私は女の子の右肘付近を左手で把持して肘の関節が抜けているのを確認して肘を外開きから内開きを繰り返していくとクリック音を触知してから肘を曲げる。


「痛いよ……うぅ。」


「はい終わったよー。頑張ったね〜。」


クリック音を触知した時点で抜けた肘は元に戻っているが、私の師匠曰く技術のパフォーマンスとして見せる事も大事だそうで、肘内障は言ってしまえば簡単に治ってしまうみたい。

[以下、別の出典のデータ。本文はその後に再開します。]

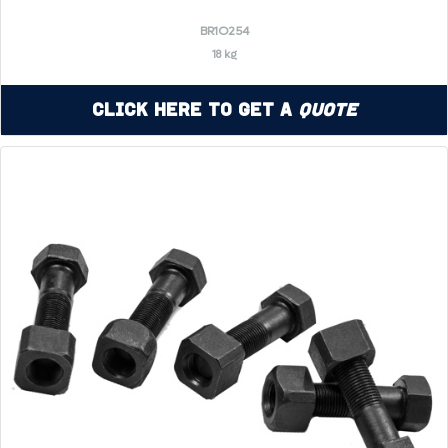
BR1O254
18 kg
Click Here to Get a
Quote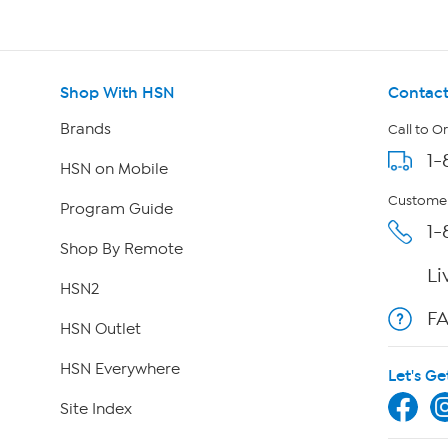
Shop With HSN
Contact
Brands
Call to O
1-
HSN on Mobile
Customer
Program Guide
1-
Shop By Remote
Li
HSN2
F
HSN Outlet
HSN Everywhere
Let's Ge
Site Index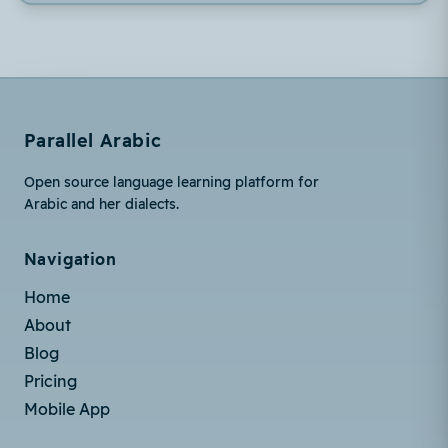
Parallel Arabic
Open source language learning platform for
Arabic and her dialects.
Navigation
Home
About
Blog
Pricing
Mobile App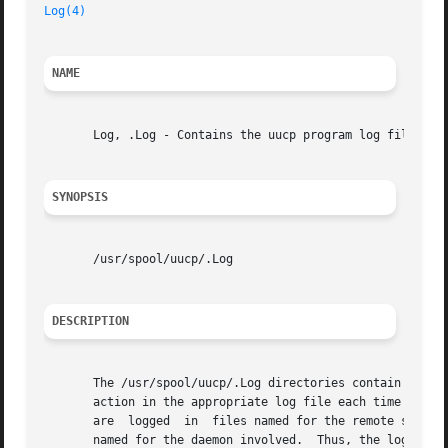
Log(4)
NAME
       Log, .Log - Contains the uucp program log files

SYNOPSIS
       /usr/spool/uucp/.Log

DESCRIPTION
       The /usr/spool/uucp/.Log directories contain uucp p
       action in the appropriate log file each time you use the networking utilities faci
       are  logged  in	files named for the remote system concerned.  The files are stored in a subdirectory of the /usr/spool/uucp/.Log directory

       named for the daemon involved.  Thus, the log files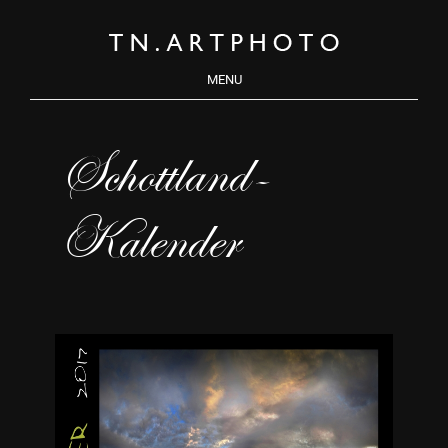
MENU
Schottland-
Kalender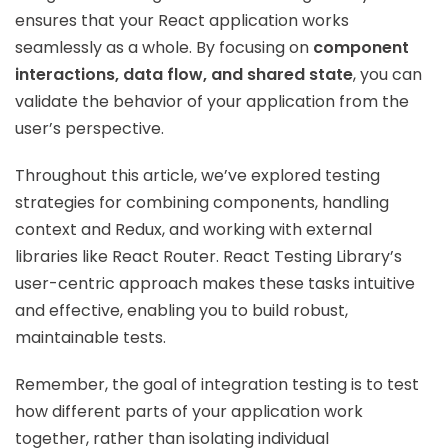
ensures that your React application works
seamlessly as a whole. By focusing on
component
interactions, data flow, and shared state
, you can
validate the behavior of your application from the
user’s perspective.
Throughout this article, we’ve explored testing
strategies for combining components, handling
context and Redux, and working with external
libraries like React Router. React Testing Library’s
user-centric approach makes these tasks intuitive
and effective, enabling you to build robust,
maintainable tests.
Remember, the goal of integration testing is to test
how different parts of your application work
together, rather than isolating individual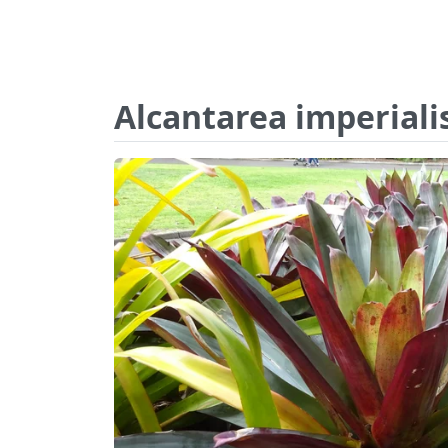
Alcantarea imperialis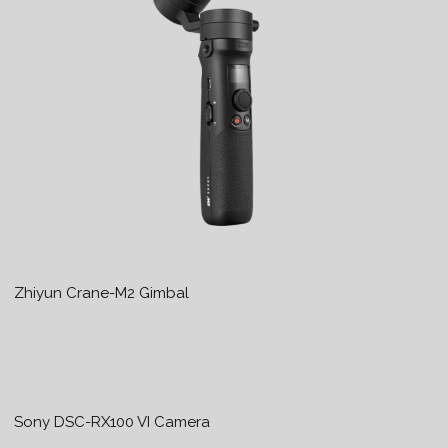
Zhiyun Crane-M2 Gimbal
Sony DSC-RX100 VI Camera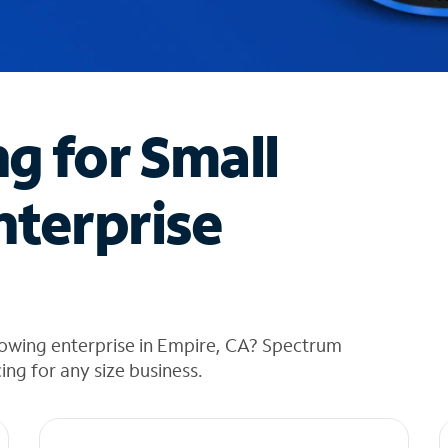
ng for Small
nterprise
rowing enterprise in Empire, CA? Spectrum
cing for any size business.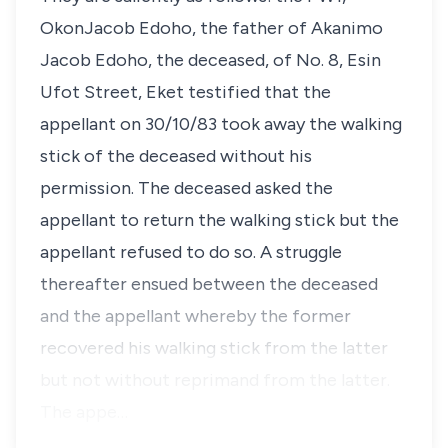
OkonJacob Edoho, the father of Akanimo
Jacob Edoho, the deceased, of No. 8, Esin
Ufot Street, Eket testified that the
appellant on 30/10/83 took away the walking
stick of the deceased without his
permission. The deceased asked the
appellant to return the walking stick but the
appellant refused to do so. A struggle
thereafter ensued between the deceased
and the appellant whereby the former
recovered his walking stick from the latter
but not without reprimand from the latter.
The appe…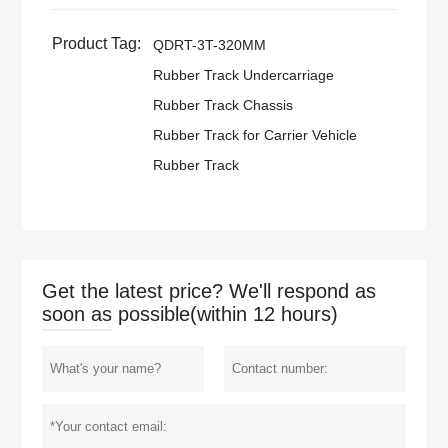
Product Tag:
QDRT-3T-320MM
Rubber Track Undercarriage
Rubber Track Chassis
Rubber Track for Carrier Vehicle
Rubber Track
Get the latest price? We'll respond as
soon as possible(within 12 hours)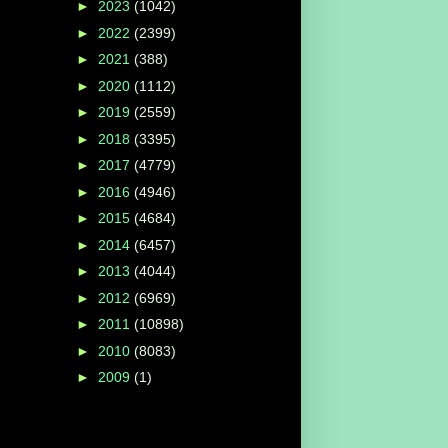
►
2023
(1042)
►
2022
(2399)
►
2021
(388)
►
2020
(1112)
►
2019
(2559)
►
2018
(3395)
►
2017
(4779)
►
2016
(4946)
►
2015
(4684)
►
2014
(6457)
►
2013
(4044)
►
2012
(6969)
►
2011
(10898)
►
2010
(8083)
►
2009
(1)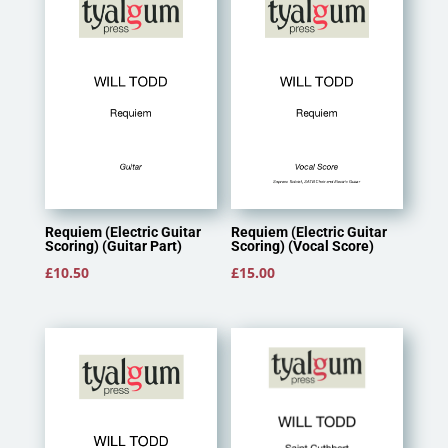
Requiem (Electric Guitar
Requiem (Electric Guitar
Scoring) (Guitar Part)
Scoring) (Vocal Score)
£
10.50
£
15.00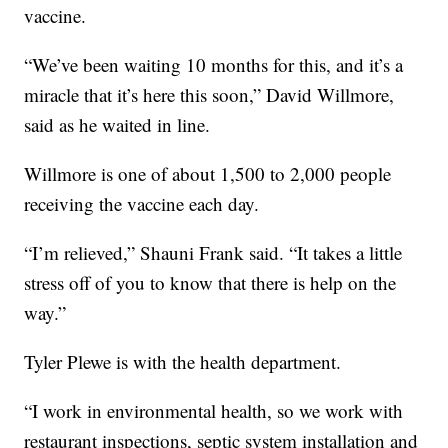
vaccine.
“We’ve been waiting 10 months for this, and it’s a
miracle that it’s here this soon,” David Willmore,
said as he waited in line.
Willmore is one of about 1,500 to 2,000 people
receiving the vaccine each day.
“I’m relieved,” Shauni Frank said. “It takes a little
stress off of you to know that there is help on the
way.”
Tyler Plewe is with the health department.
“I work in environmental health, so we work with
restaurant inspections, septic system installation and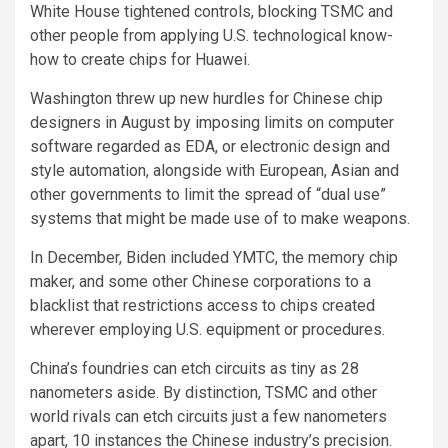
White House tightened controls, blocking TSMC and
other people from applying U.S. technological know-
how to create chips for Huawei.
Washington threw up new hurdles for Chinese chip
designers in August by imposing limits on computer
software regarded as EDA, or electronic design and
style automation, alongside with European, Asian and
other governments to limit the spread of “dual use”
systems that might be made use of to make weapons.
In December, Biden included YMTC, the memory chip
maker, and some other Chinese corporations to a
blacklist that restrictions access to chips created
wherever employing U.S. equipment or procedures.
China’s foundries can etch circuits as tiny as 28
nanometers aside. By distinction, TSMC and other
world rivals can etch circuits just a few nanometers
apart, 10 instances the Chinese industry’s precision.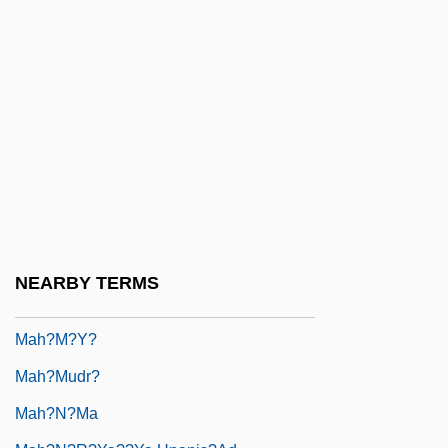
Mah, Adeline Yen 1937-
Mah.
Mah?-Vibh?s??
Mah???nya
Mah?bh?ta
Mah?bodhi Society
Mah?bodhi-Vam?sa
Mah?brahm?
NEARBY TERMS
Mah?dev?
Mah?m?y?
Mah?mudr?
Mah?n?ma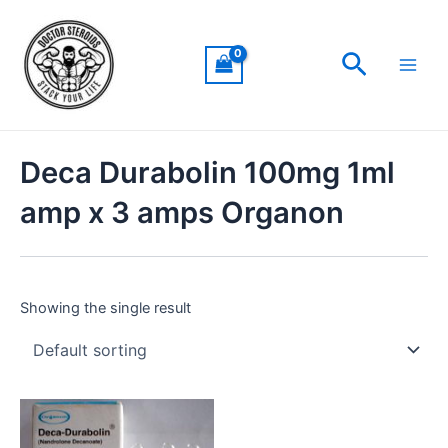
Skip
Main
to
Men
Search
content
Deca Durabolin 100mg 1ml
amp x 3 amps Organon
Showing the single result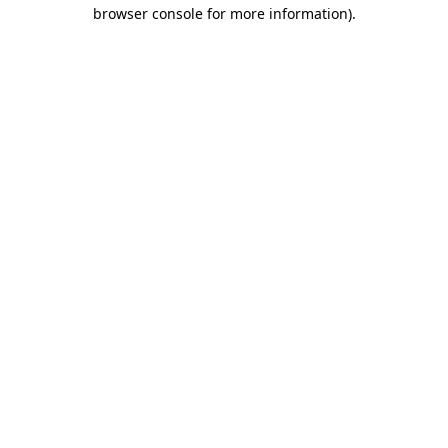
browser console for more information)
.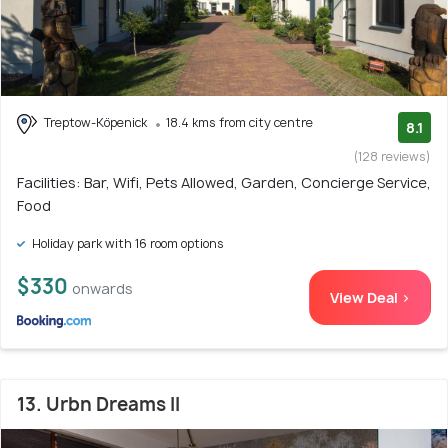
Treptow-Köpenick
18.4 kms from city centre
8.1
(128 reviews)
Facilities: Bar, Wifi, Pets Allowed, Garden, Concierge Service,
Food
Holiday park with 16 room options
$330
onwards
View Deal >
13. Urbn Dreams II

「お母さん。もう大丈夫ですよ。娘さんの右腕は普通に使えますので大丈夫ですよ。」


「え?!本当にですか?!」


「はい。あとは腕を強く引っ張るとまた肘が抜けやすくなりますので、気を付けてください。バイバイ。」


「ばいばーいお姉ちゃん。」


女の子は右手でばいはーいって手を振るって事は女の子の右肘の肘内障は元に戻ったという証拠だ。


さて、残るギックリ腰と足の捻挫らしきガチムチのパラスメントの人達をどうするかだよね。


待合室は激混みだからとても待つってなると数時間は掛かるような気がする。何処の世界も病院っていうのは待ち時間が長いようね。